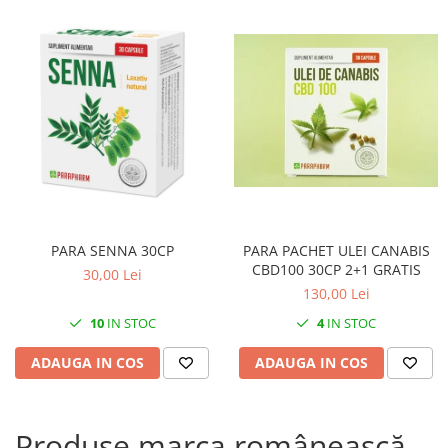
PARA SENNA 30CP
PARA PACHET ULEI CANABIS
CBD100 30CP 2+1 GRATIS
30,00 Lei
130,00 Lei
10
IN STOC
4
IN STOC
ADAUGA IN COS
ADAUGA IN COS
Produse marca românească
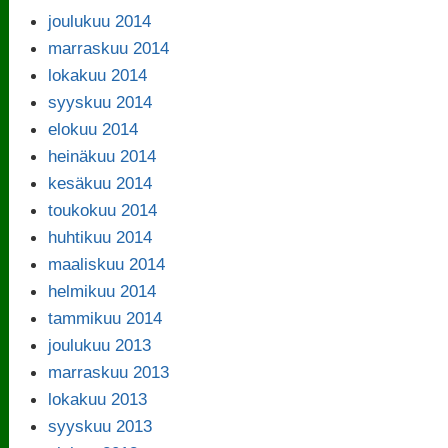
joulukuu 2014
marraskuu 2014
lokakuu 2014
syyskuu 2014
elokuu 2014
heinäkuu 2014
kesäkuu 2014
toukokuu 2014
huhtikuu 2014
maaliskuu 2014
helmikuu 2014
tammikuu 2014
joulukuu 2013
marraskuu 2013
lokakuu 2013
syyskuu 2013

********************

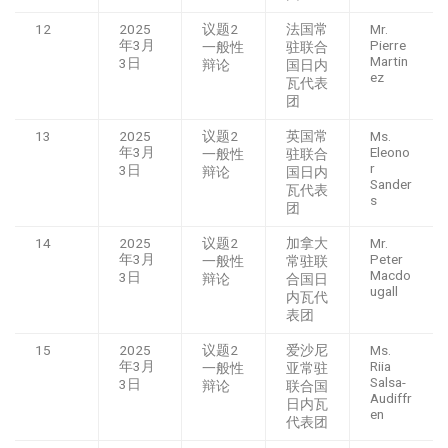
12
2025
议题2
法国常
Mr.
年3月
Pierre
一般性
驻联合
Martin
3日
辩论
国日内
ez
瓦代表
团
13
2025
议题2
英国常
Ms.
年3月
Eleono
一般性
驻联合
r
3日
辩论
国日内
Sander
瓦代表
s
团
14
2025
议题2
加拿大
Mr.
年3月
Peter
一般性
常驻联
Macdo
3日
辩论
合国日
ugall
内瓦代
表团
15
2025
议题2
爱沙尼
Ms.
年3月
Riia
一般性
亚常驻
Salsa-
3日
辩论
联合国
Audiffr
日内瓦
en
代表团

********************

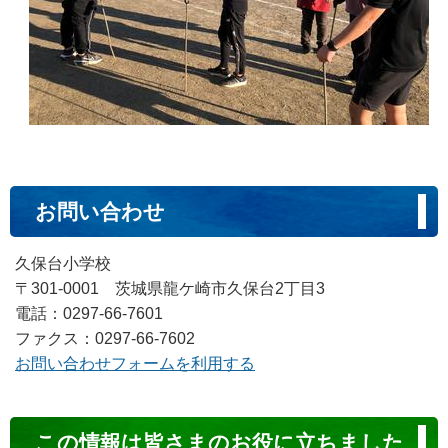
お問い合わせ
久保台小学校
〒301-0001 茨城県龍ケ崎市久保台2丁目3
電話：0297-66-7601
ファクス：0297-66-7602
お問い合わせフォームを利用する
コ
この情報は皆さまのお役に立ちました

********************

> [Exercise]:
Across the entries above, how many lines include the word "PARA"? Give only the number.

> [Exercise output]:
2